Bei [Name 1] handelt es sich um eine zu rowdyhaften Handlungen neigende und die öffentliche Ordnung permanent missachtende Person.
Infolge seiner Vorstrafen herrscht ein gespanntes Verhältnis zu seinen Eltern (der Vater ist Offizier der Grenztruppen, hat jedoch keinen erzieherischen Einfluss mehr auf seinen Sohn).
[Name 2] zeigte außerordentliche Schwierigkeiten bei der Einordnung in das Klassen- und Schulkollektiv, reagiert anmaßend, teilweise brutal und aggressiv. Die Eltern (Gasmonteur, Disponentin) üben kaum erzieherischen Einfluss auf ihren Sohn aus.
[Name 3] wuchs in geordneten familiären Verhältnissen auf, hat angeblich eine positive Einstellung zu den gesellschaftlichen Verhältnissen in der DDR, was u. a. darin zum Ausdruck kommt, dass er sich als Unteroffizier auf Zeit verpflichtete. Im Rahmen der FDJ-Arbeit entwickelte er sich zu einem gesellschaftlich aktiv wirkenden Jugendlichen.

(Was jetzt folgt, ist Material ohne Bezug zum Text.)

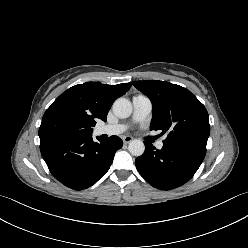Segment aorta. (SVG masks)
Here are the masks:
<instances>
[{"label":"aorta","instance_id":"obj_1","mask_svg":"<svg viewBox=\"0 0 248 248\" xmlns=\"http://www.w3.org/2000/svg\"><path fill=\"white\" fill-rule=\"evenodd\" d=\"M114 114L119 118H127L132 113V104L126 98H118L112 106ZM129 152L134 156H141L144 153L145 145L141 140H132L128 145Z\"/></svg>","mask_w":248,"mask_h":248}]
</instances>
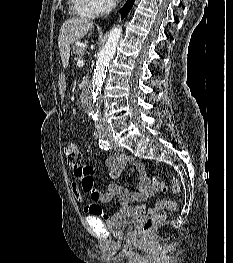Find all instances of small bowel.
I'll use <instances>...</instances> for the list:
<instances>
[{
    "label": "small bowel",
    "instance_id": "c3829d8e",
    "mask_svg": "<svg viewBox=\"0 0 233 263\" xmlns=\"http://www.w3.org/2000/svg\"><path fill=\"white\" fill-rule=\"evenodd\" d=\"M126 163L131 165L130 174L137 177V188L129 191L117 184H111L107 191H100L93 178L94 170L91 166H82L88 172L75 173L81 180V188L77 183L72 184V192L78 201H82V190L90 197L91 203L85 207L86 212L98 218L109 220L110 215L99 205L109 203L114 197H119L120 202L125 205L126 210L138 212H155L165 207L166 200L156 201L151 206L137 204L133 207L129 204L133 202H143L153 196L155 190L152 186L146 168L142 162L133 157H126L120 153H113L106 159V167L111 179H117L125 167ZM166 191V187L163 189Z\"/></svg>",
    "mask_w": 233,
    "mask_h": 263
}]
</instances>
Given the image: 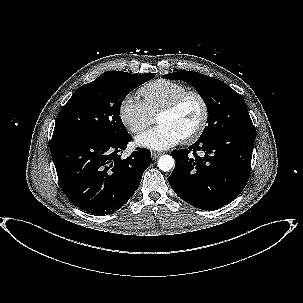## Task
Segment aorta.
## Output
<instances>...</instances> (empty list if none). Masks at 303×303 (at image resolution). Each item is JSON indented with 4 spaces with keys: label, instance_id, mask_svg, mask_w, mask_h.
I'll return each instance as SVG.
<instances>
[{
    "label": "aorta",
    "instance_id": "1",
    "mask_svg": "<svg viewBox=\"0 0 303 303\" xmlns=\"http://www.w3.org/2000/svg\"><path fill=\"white\" fill-rule=\"evenodd\" d=\"M175 165L174 158L170 155H163L158 160V167L160 170L167 172Z\"/></svg>",
    "mask_w": 303,
    "mask_h": 303
}]
</instances>
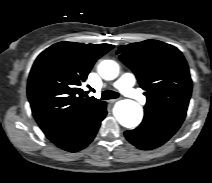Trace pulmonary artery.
I'll use <instances>...</instances> for the list:
<instances>
[{
	"mask_svg": "<svg viewBox=\"0 0 212 183\" xmlns=\"http://www.w3.org/2000/svg\"><path fill=\"white\" fill-rule=\"evenodd\" d=\"M136 78L132 73L123 74L113 86L119 89L125 96L134 99L139 103H146V97L134 88Z\"/></svg>",
	"mask_w": 212,
	"mask_h": 183,
	"instance_id": "e3ab8cb5",
	"label": "pulmonary artery"
}]
</instances>
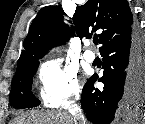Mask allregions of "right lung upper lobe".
I'll use <instances>...</instances> for the list:
<instances>
[{"label":"right lung upper lobe","instance_id":"cb5924a9","mask_svg":"<svg viewBox=\"0 0 145 124\" xmlns=\"http://www.w3.org/2000/svg\"><path fill=\"white\" fill-rule=\"evenodd\" d=\"M62 14V8L57 6H46L38 12L24 40V50L17 61L16 73L38 61L53 46L68 41L74 34L63 23ZM73 22L79 38L90 37L101 30L98 36L102 47L131 27L133 16L127 0H88L76 8Z\"/></svg>","mask_w":145,"mask_h":124}]
</instances>
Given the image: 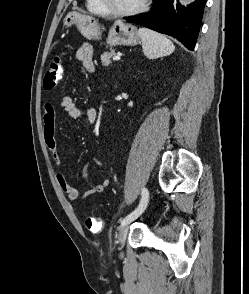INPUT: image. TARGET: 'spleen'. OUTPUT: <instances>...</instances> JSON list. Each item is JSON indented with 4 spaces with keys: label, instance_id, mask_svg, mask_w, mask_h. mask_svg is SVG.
Here are the masks:
<instances>
[{
    "label": "spleen",
    "instance_id": "1",
    "mask_svg": "<svg viewBox=\"0 0 249 294\" xmlns=\"http://www.w3.org/2000/svg\"><path fill=\"white\" fill-rule=\"evenodd\" d=\"M138 33L142 40L143 53L149 59L170 55L175 50L174 44L160 33L144 27L139 28Z\"/></svg>",
    "mask_w": 249,
    "mask_h": 294
}]
</instances>
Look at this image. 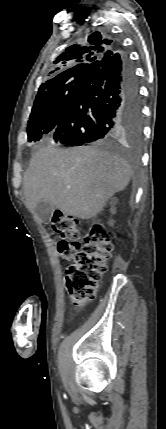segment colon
I'll use <instances>...</instances> for the list:
<instances>
[{
    "label": "colon",
    "instance_id": "5ec220e1",
    "mask_svg": "<svg viewBox=\"0 0 166 429\" xmlns=\"http://www.w3.org/2000/svg\"><path fill=\"white\" fill-rule=\"evenodd\" d=\"M52 228L59 237L55 243L57 254L73 261L65 280L70 301L75 307H83L95 298L99 281L107 270L112 252L110 236L102 224L94 223L81 246L76 220L59 212L52 218Z\"/></svg>",
    "mask_w": 166,
    "mask_h": 429
}]
</instances>
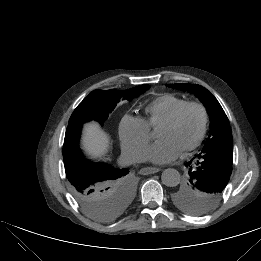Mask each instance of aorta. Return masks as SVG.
Masks as SVG:
<instances>
[{
	"mask_svg": "<svg viewBox=\"0 0 261 261\" xmlns=\"http://www.w3.org/2000/svg\"><path fill=\"white\" fill-rule=\"evenodd\" d=\"M180 173L174 168L165 169L162 172V183L168 187H175L180 183Z\"/></svg>",
	"mask_w": 261,
	"mask_h": 261,
	"instance_id": "762f6f07",
	"label": "aorta"
}]
</instances>
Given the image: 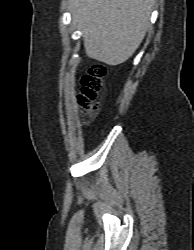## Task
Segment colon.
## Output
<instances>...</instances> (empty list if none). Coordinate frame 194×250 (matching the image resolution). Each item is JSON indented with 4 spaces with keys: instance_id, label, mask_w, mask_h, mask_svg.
Masks as SVG:
<instances>
[{
    "instance_id": "5ec220e1",
    "label": "colon",
    "mask_w": 194,
    "mask_h": 250,
    "mask_svg": "<svg viewBox=\"0 0 194 250\" xmlns=\"http://www.w3.org/2000/svg\"><path fill=\"white\" fill-rule=\"evenodd\" d=\"M107 74L106 67L93 65L81 78V91L78 104L84 114H91L96 108L103 86V78Z\"/></svg>"
}]
</instances>
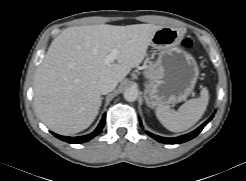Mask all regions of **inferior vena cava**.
Returning a JSON list of instances; mask_svg holds the SVG:
<instances>
[{
    "label": "inferior vena cava",
    "instance_id": "inferior-vena-cava-1",
    "mask_svg": "<svg viewBox=\"0 0 246 181\" xmlns=\"http://www.w3.org/2000/svg\"><path fill=\"white\" fill-rule=\"evenodd\" d=\"M97 86L101 94H107L115 89L117 81L111 76H102L99 79Z\"/></svg>",
    "mask_w": 246,
    "mask_h": 181
}]
</instances>
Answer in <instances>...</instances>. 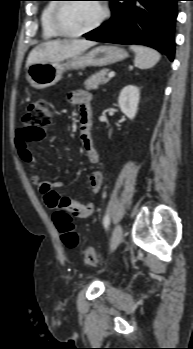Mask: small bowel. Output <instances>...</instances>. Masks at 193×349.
I'll list each match as a JSON object with an SVG mask.
<instances>
[{
    "label": "small bowel",
    "instance_id": "1",
    "mask_svg": "<svg viewBox=\"0 0 193 349\" xmlns=\"http://www.w3.org/2000/svg\"><path fill=\"white\" fill-rule=\"evenodd\" d=\"M91 94L85 90H75L68 95V101L76 105L79 109V121L81 128V144L86 153V156L91 164H99V154L95 148L91 136ZM39 139L31 138L24 128L18 129L16 132L15 144L21 160L29 167L31 180L38 186L46 204L56 209L59 206L65 205L69 209L72 217L86 219L90 217L94 211L93 203H80L69 197H61L57 190L63 187L62 182H49L43 180L37 172L36 160L30 150L29 144L32 141ZM89 186L92 195L99 192L102 185V173L98 170L90 173Z\"/></svg>",
    "mask_w": 193,
    "mask_h": 349
}]
</instances>
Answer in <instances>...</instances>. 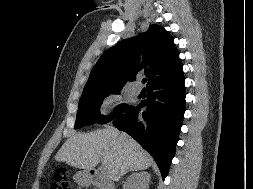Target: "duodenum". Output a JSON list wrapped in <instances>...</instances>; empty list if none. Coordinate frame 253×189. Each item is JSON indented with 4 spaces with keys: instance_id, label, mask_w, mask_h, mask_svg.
I'll return each instance as SVG.
<instances>
[{
    "instance_id": "duodenum-1",
    "label": "duodenum",
    "mask_w": 253,
    "mask_h": 189,
    "mask_svg": "<svg viewBox=\"0 0 253 189\" xmlns=\"http://www.w3.org/2000/svg\"><path fill=\"white\" fill-rule=\"evenodd\" d=\"M80 183L84 186H96L99 189H112L107 176L96 169L87 170L80 175Z\"/></svg>"
}]
</instances>
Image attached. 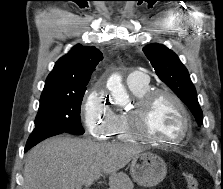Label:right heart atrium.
Listing matches in <instances>:
<instances>
[{
    "label": "right heart atrium",
    "instance_id": "d8ad5b80",
    "mask_svg": "<svg viewBox=\"0 0 223 189\" xmlns=\"http://www.w3.org/2000/svg\"><path fill=\"white\" fill-rule=\"evenodd\" d=\"M81 113L86 130L98 139L110 137L115 113L109 105L105 92L100 87L92 88L83 100Z\"/></svg>",
    "mask_w": 223,
    "mask_h": 189
}]
</instances>
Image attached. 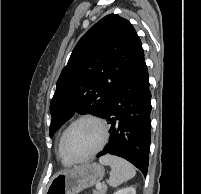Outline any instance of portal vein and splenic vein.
<instances>
[{"mask_svg":"<svg viewBox=\"0 0 201 194\" xmlns=\"http://www.w3.org/2000/svg\"><path fill=\"white\" fill-rule=\"evenodd\" d=\"M101 187H102V184L101 183H98L97 185H96V188L99 190V189H101Z\"/></svg>","mask_w":201,"mask_h":194,"instance_id":"18ae733b","label":"portal vein and splenic vein"}]
</instances>
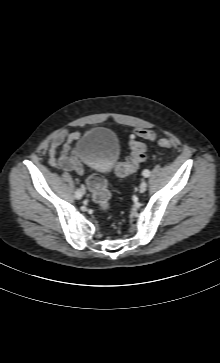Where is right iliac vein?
I'll return each instance as SVG.
<instances>
[{
  "label": "right iliac vein",
  "mask_w": 220,
  "mask_h": 363,
  "mask_svg": "<svg viewBox=\"0 0 220 363\" xmlns=\"http://www.w3.org/2000/svg\"><path fill=\"white\" fill-rule=\"evenodd\" d=\"M81 193L84 194L85 193V188L82 186L81 188Z\"/></svg>",
  "instance_id": "63e3f726"
}]
</instances>
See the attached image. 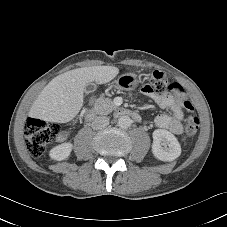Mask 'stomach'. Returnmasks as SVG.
<instances>
[{
  "label": "stomach",
  "instance_id": "0dacf381",
  "mask_svg": "<svg viewBox=\"0 0 227 227\" xmlns=\"http://www.w3.org/2000/svg\"><path fill=\"white\" fill-rule=\"evenodd\" d=\"M139 80L134 73L120 75L113 83V87L118 90L132 91L137 88Z\"/></svg>",
  "mask_w": 227,
  "mask_h": 227
}]
</instances>
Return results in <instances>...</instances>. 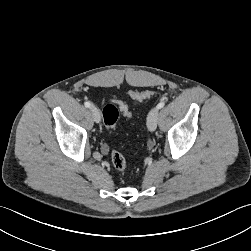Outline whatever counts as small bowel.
Segmentation results:
<instances>
[{"label": "small bowel", "instance_id": "obj_1", "mask_svg": "<svg viewBox=\"0 0 251 251\" xmlns=\"http://www.w3.org/2000/svg\"><path fill=\"white\" fill-rule=\"evenodd\" d=\"M107 151H108V148H107L106 146H103V147H102V152H103V153H107Z\"/></svg>", "mask_w": 251, "mask_h": 251}]
</instances>
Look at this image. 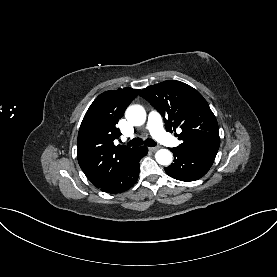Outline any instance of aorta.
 Instances as JSON below:
<instances>
[{"label":"aorta","mask_w":277,"mask_h":277,"mask_svg":"<svg viewBox=\"0 0 277 277\" xmlns=\"http://www.w3.org/2000/svg\"><path fill=\"white\" fill-rule=\"evenodd\" d=\"M125 116L127 120L134 126L144 124L146 120L145 109L140 105L129 106ZM156 161L161 165H169L172 162V153L167 149H160L155 154Z\"/></svg>","instance_id":"762f6f07"}]
</instances>
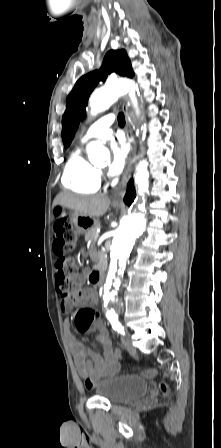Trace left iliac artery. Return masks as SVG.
<instances>
[{
    "label": "left iliac artery",
    "mask_w": 221,
    "mask_h": 448,
    "mask_svg": "<svg viewBox=\"0 0 221 448\" xmlns=\"http://www.w3.org/2000/svg\"><path fill=\"white\" fill-rule=\"evenodd\" d=\"M107 317L110 323L112 324L113 329L116 330L121 335H124L125 330L122 324L118 321V316L114 312H112Z\"/></svg>",
    "instance_id": "left-iliac-artery-1"
}]
</instances>
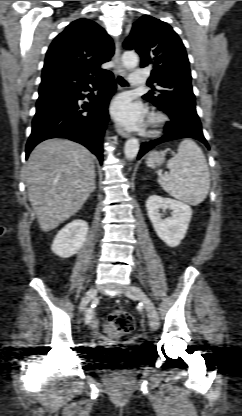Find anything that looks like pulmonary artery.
<instances>
[{
  "label": "pulmonary artery",
  "mask_w": 242,
  "mask_h": 416,
  "mask_svg": "<svg viewBox=\"0 0 242 416\" xmlns=\"http://www.w3.org/2000/svg\"><path fill=\"white\" fill-rule=\"evenodd\" d=\"M145 70L144 69H135L133 70V72L131 73L130 76V84L131 85H140L142 84L145 80Z\"/></svg>",
  "instance_id": "1"
}]
</instances>
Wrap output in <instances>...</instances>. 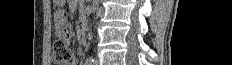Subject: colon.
I'll return each instance as SVG.
<instances>
[{
  "mask_svg": "<svg viewBox=\"0 0 232 65\" xmlns=\"http://www.w3.org/2000/svg\"><path fill=\"white\" fill-rule=\"evenodd\" d=\"M72 57L69 48L68 40L65 38L59 39L53 44V60L56 64H63L69 61Z\"/></svg>",
  "mask_w": 232,
  "mask_h": 65,
  "instance_id": "obj_1",
  "label": "colon"
}]
</instances>
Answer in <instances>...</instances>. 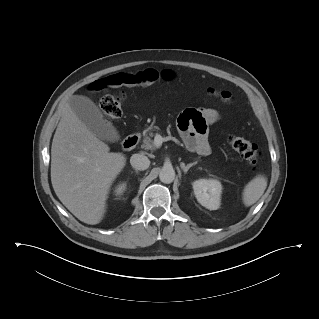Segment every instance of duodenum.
<instances>
[{
    "label": "duodenum",
    "mask_w": 319,
    "mask_h": 319,
    "mask_svg": "<svg viewBox=\"0 0 319 319\" xmlns=\"http://www.w3.org/2000/svg\"><path fill=\"white\" fill-rule=\"evenodd\" d=\"M138 139L139 138L137 134L129 135L122 142V148L126 151L132 150L137 145Z\"/></svg>",
    "instance_id": "410a0bca"
}]
</instances>
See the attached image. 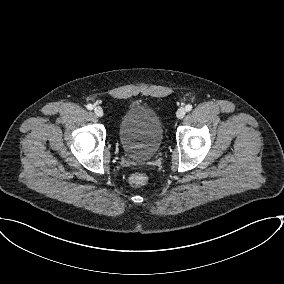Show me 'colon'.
Masks as SVG:
<instances>
[{
    "instance_id": "obj_1",
    "label": "colon",
    "mask_w": 284,
    "mask_h": 284,
    "mask_svg": "<svg viewBox=\"0 0 284 284\" xmlns=\"http://www.w3.org/2000/svg\"><path fill=\"white\" fill-rule=\"evenodd\" d=\"M148 181V176L145 173H135L130 176L129 182L134 187H140L146 184Z\"/></svg>"
}]
</instances>
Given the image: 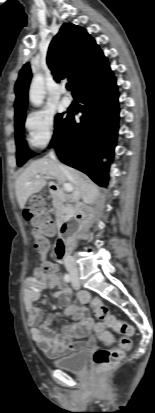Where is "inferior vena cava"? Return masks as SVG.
Here are the masks:
<instances>
[{
  "label": "inferior vena cava",
  "mask_w": 155,
  "mask_h": 413,
  "mask_svg": "<svg viewBox=\"0 0 155 413\" xmlns=\"http://www.w3.org/2000/svg\"><path fill=\"white\" fill-rule=\"evenodd\" d=\"M49 158L57 165L58 169L60 170V172L65 175L71 182H73L75 184V190L73 192L72 195V199L74 202L79 203V199L81 197V192L79 189V186L77 185V183L74 181L71 172L68 170V168L64 165H62L56 158L55 156V151L53 149L50 150L49 152ZM64 263L65 266L67 268V270L70 273H74L76 274L78 272L77 270V266L75 264L74 259L70 256V255H66L64 258Z\"/></svg>",
  "instance_id": "inferior-vena-cava-1"
}]
</instances>
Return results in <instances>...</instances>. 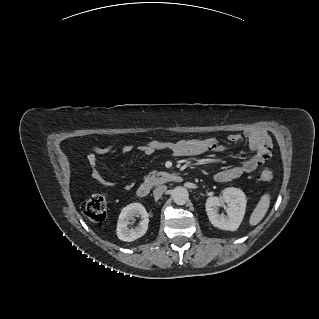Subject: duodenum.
I'll return each instance as SVG.
<instances>
[{"mask_svg": "<svg viewBox=\"0 0 319 319\" xmlns=\"http://www.w3.org/2000/svg\"><path fill=\"white\" fill-rule=\"evenodd\" d=\"M180 180H181V177L173 173H167V172L158 173L154 176L147 178L144 182H142L138 186L136 190V194L140 198H145L150 194L153 187L159 186L165 183L179 182Z\"/></svg>", "mask_w": 319, "mask_h": 319, "instance_id": "duodenum-1", "label": "duodenum"}]
</instances>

Es ist vorgesehen, die Ermittlungsverfahren gegen die drei Personen bis zum 5. Juli 1985 abzuschließen, [Name 1] als Rückfalltäter zu einer empfindlichen Freiheitsstrafe sowie [Name 2] zu einer Haftstrafe von drei Monaten zu verurteilen (bei gleichzeitigem Widerruf der Bewährung) und gegen [Name 3] Strafbefehl zu erlassen (die Hauptverhandlung findet vor dem Kreisgericht Nauen statt).
Am 29. Juni 1985 erfolgte in der »Geschwister-Scholl-Oberschule« in Falkensee unter Teilnahme des Staatsanwaltes und von Mitarbeitern des Untersuchungsorgans des MfS eine Auswertung des Vorkommnisses mit den Schülern der beiden 10. Klassen, den Pädagogen und der FDJ-Leitung im Beisein von Vertretern der Elternaktive und des Elternbeirats, wobei von den Anwesenden die konsequente Anwendung des sozialistischen Rechts gegen die genannten Personen gefordert wurde.